Your assignment >> Search the data below for the string "consent". Extract every line that contains it.

Information >>
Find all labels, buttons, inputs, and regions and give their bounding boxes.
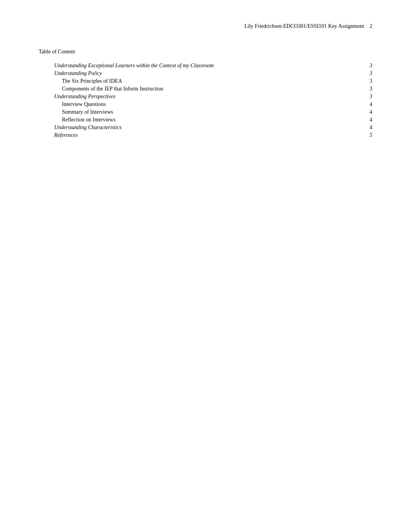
toc-entry-label: Components of the IEP that Inform Instru… [39, 86, 163, 92]
toc-entry-page: 4 [365, 101, 372, 107]
toc-entry-label: The Six Principles of IDEA [39, 78, 122, 84]
toc-entry-label: References [39, 132, 78, 138]
toc-entry: Summary of Interviews4 [39, 109, 372, 115]
toc-entry: Interview Questions4 [39, 101, 372, 107]
header-text: Lily Friedrichsen EDCO301/ESSI101 Key As… [244, 23, 364, 29]
toc-entry-page: 3 [365, 63, 372, 69]
toc-entry-page: 4 [365, 117, 372, 123]
toc-entry: Understanding Policy3 [39, 70, 372, 77]
toc-entry-page: 3 [365, 70, 372, 77]
toc-entry: The Six Principles of IDEA3 [39, 78, 372, 84]
toc-entry: Understanding Exceptional Learners withi… [39, 63, 372, 69]
toc-entry-label: Understanding Exceptional Learners withi… [39, 63, 214, 69]
toc-entry: Reflection on Interviews4 [39, 117, 372, 123]
header-page-number: 2 [370, 23, 372, 29]
toc-entry-page: 4 [365, 109, 372, 115]
toc-entry-page: 3 [365, 94, 372, 100]
toc-entry-label: Interview Questions [39, 101, 106, 107]
toc-title: Table of Content [39, 49, 372, 55]
toc-entry-page: 3 [365, 86, 372, 92]
toc-entry-page: 3 [365, 78, 372, 84]
table-of-contents: Table of Content Understanding Exception… [39, 49, 372, 138]
toc-entry: References5 [39, 132, 372, 138]
toc-entries-list: Understanding Exceptional Learners withi… [39, 63, 372, 138]
toc-entry-label: Summary of Interviews [39, 109, 113, 115]
page-header: Lily Friedrichsen EDCO301/ESSI101 Key As… [39, 23, 372, 29]
document-page: Lily Friedrichsen EDCO301/ESSI101 Key As… [0, 0, 411, 532]
toc-entry-page: 4 [365, 124, 372, 131]
toc-entry-page: 5 [365, 132, 372, 138]
toc-entry: Components of the IEP that Inform Instru… [39, 86, 372, 92]
toc-entry-label: Understanding Policy [39, 70, 102, 77]
toc-entry: Understanding Perspectives3 [39, 94, 372, 100]
toc-entry-label: Reflection on Interviews [39, 117, 115, 123]
toc-entry-label: Understanding Perspectives [39, 94, 115, 100]
toc-entry-label: Understanding Characteristics [39, 124, 122, 131]
toc-entry: Understanding Characteristics4 [39, 124, 372, 131]
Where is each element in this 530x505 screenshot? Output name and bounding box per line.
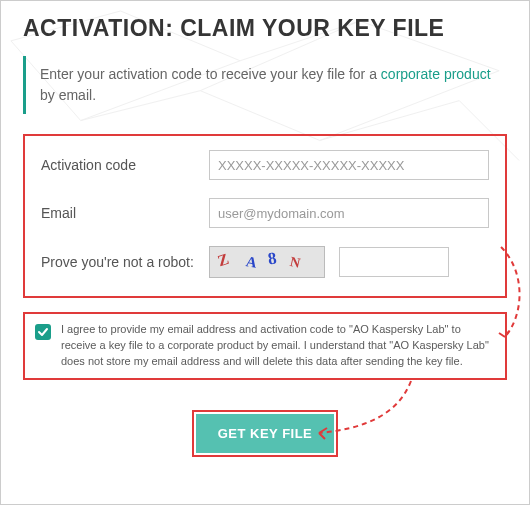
activation-code-label: Activation code: [41, 156, 209, 174]
consent-text: I agree to provide my email address and …: [61, 322, 495, 370]
activation-code-input[interactable]: [209, 150, 489, 180]
submit-button-highlight: GET KEY FILE: [192, 410, 339, 457]
email-input[interactable]: [209, 198, 489, 228]
captcha-input[interactable]: [339, 247, 449, 277]
intro-suffix: by email.: [40, 87, 96, 103]
captcha-image: ZA8N: [209, 246, 325, 278]
consent-box: I agree to provide my email address and …: [23, 312, 507, 380]
get-key-file-button[interactable]: GET KEY FILE: [196, 414, 335, 453]
email-label: Email: [41, 204, 209, 222]
activation-form: Activation code Email Prove you're not a…: [23, 134, 507, 298]
captcha-label: Prove you're not a robot:: [41, 253, 209, 271]
corporate-product-link[interactable]: corporate product: [381, 66, 491, 82]
page-title: ACTIVATION: CLAIM YOUR KEY FILE: [23, 15, 507, 42]
intro-text: Enter your activation code to receive yo…: [23, 56, 507, 114]
consent-checkbox[interactable]: [35, 324, 51, 340]
intro-prefix: Enter your activation code to receive yo…: [40, 66, 381, 82]
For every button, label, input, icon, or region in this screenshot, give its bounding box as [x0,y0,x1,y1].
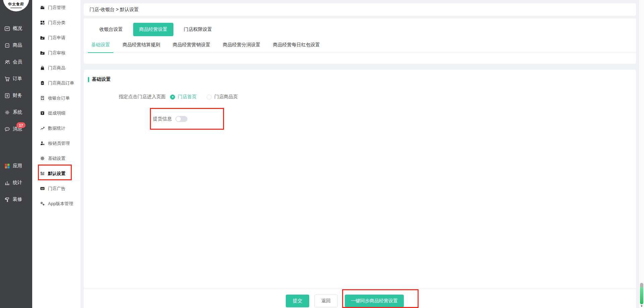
scrollbar[interactable]: ▼ [639,0,644,308]
main-content: 门店-收银台 > 默认设置 收银台设置 商品经营设置 门店权限设置 基础设置 商… [80,0,644,308]
nav-orders[interactable]: 订单 [0,70,32,87]
default-settings-icon [40,171,45,176]
tab-goods-operation-settings[interactable]: 商品经营设置 [133,23,173,36]
sync-goods-settings-button[interactable]: 一键同步商品经营设置 [345,295,404,307]
logo-circle: 华太食府 [3,0,29,11]
nav-finance[interactable]: 财务 [0,87,32,104]
store-audit-icon [40,50,45,56]
scrollbar-thumb[interactable] [640,287,643,304]
sidebar-item-label: 门店管理 [48,5,65,11]
sidebar-item-label: App版本管理 [48,201,73,207]
sidebar-item-cashier-order[interactable]: 收银台订单 [32,90,80,106]
logo-subtext [10,7,22,8]
scrollbar-down-arrow-icon[interactable]: ▼ [639,305,644,308]
nav-label: 概况 [13,25,22,32]
nav-label: 系统 [13,109,22,115]
radio-store-goods-page[interactable]: 门店商品页 [207,94,238,100]
submit-button[interactable]: 提交 [286,295,309,307]
nav-goods[interactable]: 商品 [0,37,32,54]
sidebar-item-label: 基础设置 [48,156,65,162]
back-button[interactable]: 返回 [314,295,338,307]
sidebar-item-store-apply[interactable]: 门店申请 [32,30,80,45]
sidebar-item-commission[interactable]: 提成明细 [32,106,80,121]
radio-label: 门店首页 [178,94,197,100]
cashier-order-icon [40,96,45,101]
orders-icon [4,76,10,82]
sidebar-item-label: 数据统计 [48,125,65,131]
sidebar-item-store-ad[interactable]: AD 门店广告 [32,181,80,196]
store-ad-icon: AD [40,186,45,191]
sidebar-item-store-goods-order[interactable]: 门店商品订单 [32,75,80,90]
sidebar-item-label: 默认设置 [48,171,65,177]
subtab-settlement-rules[interactable]: 商品经营结算规则 [119,39,163,53]
tab-store-permission-settings[interactable]: 门店权限设置 [178,23,218,36]
toggle-knob-icon [176,117,181,121]
logo: 华太食府 [0,0,32,11]
nav-overview[interactable]: 概况 [0,20,32,37]
sidebar-item-label: 门店广告 [48,186,65,192]
nav-label: 商品 [13,42,22,48]
nav-members[interactable]: 会员 [0,54,32,70]
sidebar-item-label: 门店申请 [48,35,65,41]
radio-label: 门店商品页 [214,94,238,100]
commission-icon [40,111,45,116]
nav-statistics[interactable]: 统计 [0,174,32,191]
primary-sidebar: 华太食府 概况 商品 会员 [0,0,32,308]
subtab-basic-settings[interactable]: 基础设置 [88,39,113,53]
entry-page-label: 指定点击门店进入页面 [119,94,166,100]
nav-system[interactable]: 系统 [0,104,32,121]
nav-apps[interactable]: 应用 [0,158,32,174]
logo-text: 华太食府 [8,2,24,7]
sidebar-item-store-category[interactable]: 门店分类 [32,15,80,30]
section-accent-bar [88,77,89,82]
breadcrumb: 门店-收银台 > 默认设置 [90,7,139,13]
radio-dot-icon [170,95,175,100]
tab-bar: 收银台设置 商品经营设置 门店权限设置 [84,18,636,36]
messages-icon [4,126,10,132]
nav-label: 财务 [13,93,22,99]
subtab-marketing-settings[interactable]: 商品经营营销设置 [169,39,214,53]
goods-icon [4,42,10,48]
sidebar-item-basic-settings[interactable]: 基础设置 [32,151,80,166]
store-apply-icon [40,35,45,41]
subtab-profit-share-settings[interactable]: 商品经营分润设置 [219,39,264,53]
sidebar-item-app-version[interactable]: App版本管理 [32,196,80,211]
tab-cashier-settings[interactable]: 收银台设置 [93,23,129,36]
entry-page-row: 指定点击门店进入页面 门店首页 门店商品页 [88,94,636,100]
system-icon [4,109,10,115]
app-window: 华太食府 概况 商品 会员 [0,0,644,308]
sidebar-item-label: 门店分类 [48,20,65,26]
svg-text:AD: AD [41,188,44,190]
section-header: 基础设置 [88,76,636,82]
sidebar-item-store-goods[interactable]: 门店商品 [32,60,80,75]
nav-messages[interactable]: 消息 17 [0,121,32,137]
basic-settings-icon [40,156,45,161]
app-version-icon [40,201,45,206]
members-icon [4,59,10,65]
subtab-daily-redpacket-settings[interactable]: 商品经营每日红包设置 [270,39,323,53]
primary-nav: 概况 商品 会员 订单 [0,20,32,208]
radio-store-homepage[interactable]: 门店首页 [170,94,197,100]
data-stats-icon [40,126,45,131]
sidebar-item-store-audit[interactable]: 门店审核 [32,45,80,60]
breadcrumb-bar: 门店-收银台 > 默认设置 [84,3,636,16]
nav-decorate[interactable]: 装修 [0,191,32,208]
sidebar-item-default-settings[interactable]: 默认设置 [32,166,80,181]
store-manage-icon [40,5,45,10]
nav-spacer [0,137,32,158]
statistics-icon [4,180,10,186]
pickup-info-toggle[interactable] [175,116,187,122]
pickup-info-label: 提货信息 [153,116,172,122]
annotation-box-pickup-info: 提货信息 [150,108,224,130]
sidebar-item-store-manage[interactable]: 门店管理 [32,0,80,15]
store-category-icon [40,20,45,25]
sidebar-item-label: 收银台订单 [48,95,70,101]
settings-panel: 基础设置 指定点击门店进入页面 门店首页 门店商品页 提货信息 [84,70,636,308]
sidebar-item-verifier-manage[interactable]: 核销员管理 [32,136,80,151]
radio-dot-icon [207,95,212,100]
nav-label: 装修 [13,196,22,202]
section-title: 基础设置 [92,76,111,82]
sidebar-item-label: 核销员管理 [48,140,70,146]
sidebar-item-data-stats[interactable]: 数据统计 [32,121,80,136]
sidebar-item-label: 门店审核 [48,50,65,56]
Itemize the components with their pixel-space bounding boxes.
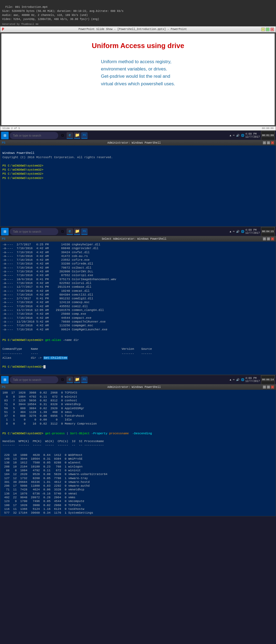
explorer-icon-1[interactable]: 📁: [74, 132, 80, 139]
generated-by-label: Generated by Thumbnail me: [0, 22, 276, 26]
taskbar-right-1: ▲ ⌨ 🔊 🌐 4:09 PM12/7/2017: [230, 133, 260, 138]
maximize-button[interactable]: □: [266, 28, 270, 31]
start-button-3[interactable]: ⊞: [1, 376, 9, 384]
ps-prompt1: PS C:\WINDOWS\system32>: [2, 164, 43, 167]
ps-title-1: Administrator: Windows PowerShell: [108, 141, 161, 144]
ps-titlebar-1: PS Administrator: Windows PowerShell ─ □…: [0, 140, 276, 145]
slide-body-line2: environment variables, or drives.: [101, 66, 167, 72]
ps-close-3[interactable]: ✕: [271, 385, 274, 389]
taskbar-2: ⊞ ⧉ e 📁 PS ▲ ⌨ 🔊 🌐 4:09 PM12/7/2017 00:0…: [0, 227, 276, 236]
minimize-button[interactable]: ─: [261, 28, 265, 31]
ps-controls-1: ─ □ ✕: [263, 141, 274, 144]
clock-2: 4:09 PM12/7/2017: [245, 229, 260, 235]
slide-number: Slide 2 of 5: [2, 127, 20, 130]
ps-min-1[interactable]: ─: [263, 141, 266, 144]
taskbar-icons-2: ⧉ e 📁 PS: [59, 228, 229, 235]
powerpoint-title: PowerPoint Slide Show - [Powershell_Intr…: [4, 28, 261, 31]
ps-min-3[interactable]: ─: [263, 385, 266, 389]
video-audio: Audio: aac, 48000 Hz, 2 channels, s16, 1…: [2, 14, 88, 17]
ps-title-2: Select Administrator: Windows PowerShell: [102, 238, 167, 240]
alias-headers: CommandType Name Version Source: [2, 347, 152, 351]
sort-command-section[interactable]: PS C:\WINDOWS\system32> get-process | So…: [0, 427, 276, 452]
explorer-icon-3[interactable]: 📁: [74, 377, 80, 383]
clock-1: 4:09 PM12/7/2017: [245, 133, 260, 138]
powershell-window-1: PS Administrator: Windows PowerShell ─ □…: [0, 140, 276, 227]
taskbar-right-3: ▲ ⌨ 🔊 🌐 4:09 PM12/7/2017: [230, 377, 260, 383]
video-filename: File: 001 Introduction.mp4: [5, 6, 47, 9]
powerpoint-section: P PowerPoint Slide Show - [Powershell_In…: [0, 26, 276, 131]
taskview-icon-1[interactable]: ⧉: [59, 132, 66, 139]
slide-footer: Slide 2 of 5 00:00:09: [0, 126, 276, 130]
powerpoint-titlebar: P PowerPoint Slide Show - [Powershell_In…: [0, 26, 276, 32]
ps-icon-taskbar-2[interactable]: PS: [81, 228, 88, 235]
video-size: Size: 52846976 bytes (50.40 MiB); durati…: [2, 10, 123, 13]
file-listing[interactable]: -a---- 2/7/2017 6:25 PM 14336 cngkeyhelp…: [0, 242, 276, 333]
webcam-1: 00:01:09: [261, 131, 275, 140]
start-button-1[interactable]: ⊞: [1, 132, 9, 139]
alias-highlight: Get-ChildItem: [43, 356, 68, 360]
ps-min-2[interactable]: ─: [263, 237, 266, 240]
taskbar-icons-1: ⧉ e 📁 PS: [59, 132, 229, 139]
slide-body: Uniform method to access registry, envir…: [101, 58, 175, 87]
alias-section[interactable]: PS C:\WINDOWS\system32> get-alias -name …: [0, 333, 276, 375]
window-controls: ─ □ ✕: [261, 28, 274, 31]
ps-icon-titlebar-3: PS: [2, 385, 5, 389]
search-input-1[interactable]: [10, 132, 58, 139]
taskview-icon-3[interactable]: ⧉: [59, 377, 66, 383]
process-listing-1[interactable]: 100 17 1028 3988 0.02 2968 0 TCPSVCS 8 8…: [0, 390, 276, 427]
webcam-3: 00:06:14: [261, 375, 275, 384]
powershell-window-3: PS Administrator: Windows PowerShell ─ □…: [0, 384, 276, 516]
video-video: Video: h264, yuv420p, 1280x720, 488 kb/s…: [2, 18, 99, 21]
ps-prompt3: PS C:\WINDOWS\system32>: [2, 172, 43, 175]
process-dashes-2: ------- ------ ----- ----- ------ -- -- …: [2, 443, 104, 447]
ppt-icon: P: [2, 27, 4, 32]
ps-max-1[interactable]: □: [267, 141, 270, 144]
ps-icon-titlebar-2: PS: [2, 237, 5, 240]
system-tray-icons-1: ▲ ⌨ 🔊 🌐: [230, 134, 244, 137]
taskview-icon-2[interactable]: ⧉: [59, 228, 66, 235]
ps-content-1[interactable]: Windows PowerShell Copyright (C) 2016 Mi…: [0, 145, 276, 226]
clock-3: 4:09 PM12/7/2017: [245, 377, 260, 383]
ps-titlebar-2: PS Select Administrator: Windows PowerSh…: [0, 236, 276, 242]
close-button[interactable]: ✕: [270, 28, 274, 31]
powershell-window-2: PS Select Administrator: Windows PowerSh…: [0, 236, 276, 375]
taskbar-1: ⊞ ⧉ e 📁 PS ▲ ⌨ 🔊 🌐 4:09 PM12/7/2017 00:0…: [0, 131, 276, 140]
edge-icon-3[interactable]: e: [67, 377, 73, 383]
system-tray-icons-2: ▲ ⌨ 🔊 🌐: [230, 230, 244, 233]
sort-command: get-process | Sort-Object -Property proc…: [45, 432, 152, 435]
video-info: File: 001 Introduction.mp4 Size: 5284697…: [0, 0, 276, 22]
ps-max-3[interactable]: □: [267, 385, 270, 389]
ps-copyright: Copyright (C) 2016 Microsoft Corporation…: [2, 156, 113, 159]
ps-controls-3: ─ □ ✕: [263, 385, 274, 389]
ps-close-1[interactable]: ✕: [271, 141, 274, 144]
system-tray-icons-3: ▲ ⌨ 🔊 🌐: [230, 378, 244, 381]
slide-body-line4: virtual drives which powershell uses.: [101, 81, 175, 86]
ps-max-2[interactable]: □: [267, 237, 270, 240]
taskbar-right-2: ▲ ⌨ 🔊 🌐 4:09 PM12/7/2017: [230, 229, 260, 235]
cursor: [43, 365, 46, 368]
slide-body-line1: Uniform method to access registry,: [101, 59, 171, 64]
timestamp-1: 00:01:09: [261, 134, 275, 137]
ps-icon-1[interactable]: PS: [81, 132, 88, 139]
get-alias-command: PS C:\WINDOWS\system32> get-alias -name …: [2, 338, 79, 342]
edge-icon-2[interactable]: e: [67, 228, 73, 235]
ps-controls-2: ─ □ ✕: [263, 237, 274, 240]
taskbar-icons-3: ⧉ e 📁 PS: [59, 377, 229, 383]
explorer-icon-2[interactable]: 📁: [74, 228, 80, 235]
ps-icon-taskbar-3[interactable]: PS: [81, 377, 88, 383]
ps-close-2[interactable]: ✕: [271, 237, 274, 240]
search-input-2[interactable]: [10, 228, 58, 235]
timestamp-3: 00:06:14: [261, 378, 275, 381]
process-listing-2[interactable]: 229 10 1080 4620 0.64 1412 0 WUDFHost 14…: [0, 452, 276, 516]
webcam-2: 00:04:15: [261, 227, 275, 236]
ps-text-windows-ps: Windows PowerShell: [2, 151, 34, 155]
ps-titlebar-3: PS Administrator: Windows PowerShell ─ □…: [0, 384, 276, 390]
search-input-3[interactable]: [10, 376, 58, 383]
start-button-2[interactable]: ⊞: [1, 228, 9, 235]
timestamp-2: 00:04:15: [261, 230, 275, 233]
ps-prompt4: PS C:\WINDOWS\system32>: [2, 177, 43, 180]
taskbar-3: ⊞ ⧉ e 📁 PS ▲ ⌨ 🔊 🌐 4:09 PM12/7/2017 00:0…: [0, 375, 276, 384]
ps-icon-titlebar-1: PS: [2, 141, 5, 144]
alias-row: Alias dir -> Get-ChildItem: [2, 356, 68, 360]
edge-icon-1[interactable]: e: [67, 132, 73, 139]
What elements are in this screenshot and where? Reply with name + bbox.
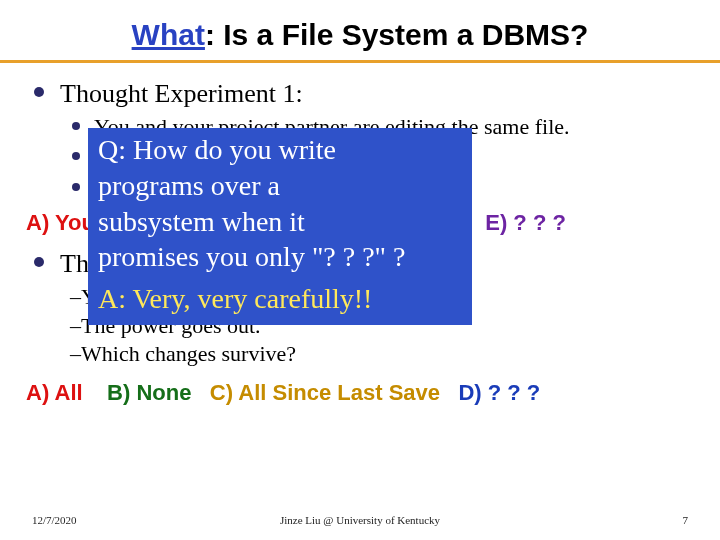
bullet-icon [34,87,44,97]
bullet-text: Which changes survive? [81,341,296,366]
slide-title: What: Is a File System a DBMS? [0,0,720,60]
ans-d: D) ? ? ? [458,380,540,405]
overlay-q-line4: promises you only "? ? ?" ? [98,239,462,275]
answers-2: A) All B) None C) All Since Last Save D)… [26,379,694,408]
bullet-icon [72,152,80,160]
bullet-icon [34,257,44,267]
footer-center: Jinze Liu @ University of Kentucky [0,514,720,526]
bullet-icon [72,122,80,130]
footer-date: 12/7/2020 [32,514,77,526]
bullet-t2c: –Which changes survive? [70,340,694,369]
ans-e: E) ? ? ? [485,210,566,235]
ans-a: A) All [26,380,83,405]
bullet-thought1: Thought Experiment 1: [26,77,694,111]
title-rule [0,60,720,63]
ans-c: C) All Since Last Save [210,380,440,405]
footer-page: 7 [683,514,689,526]
overlay-q-line1: Q: How do you write [98,132,462,168]
overlay-q-line2: programs over a [98,168,462,204]
bullet-text: Thought Experiment 1: [60,77,303,111]
overlay-box: Q: How do you write programs over a subs… [88,128,472,325]
footer: 12/7/2020 Jinze Liu @ University of Kent… [0,514,720,526]
title-rest: : Is a File System a DBMS? [205,18,588,51]
bullet-icon [72,183,80,191]
overlay-answer: A: Very, very carefully!! [98,281,462,317]
overlay-q-line3: subsystem when it [98,204,462,240]
ans-b: B) None [107,380,191,405]
slide: What: Is a File System a DBMS? Thought E… [0,0,720,540]
title-accent: What [132,18,205,51]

Response box >>
consent-text: I agree to provide my email address and …: [61, 322, 495, 370]
consent-box: I agree to provide my email address and …: [23, 312, 507, 380]
consent-checkbox[interactable]: [35, 324, 51, 340]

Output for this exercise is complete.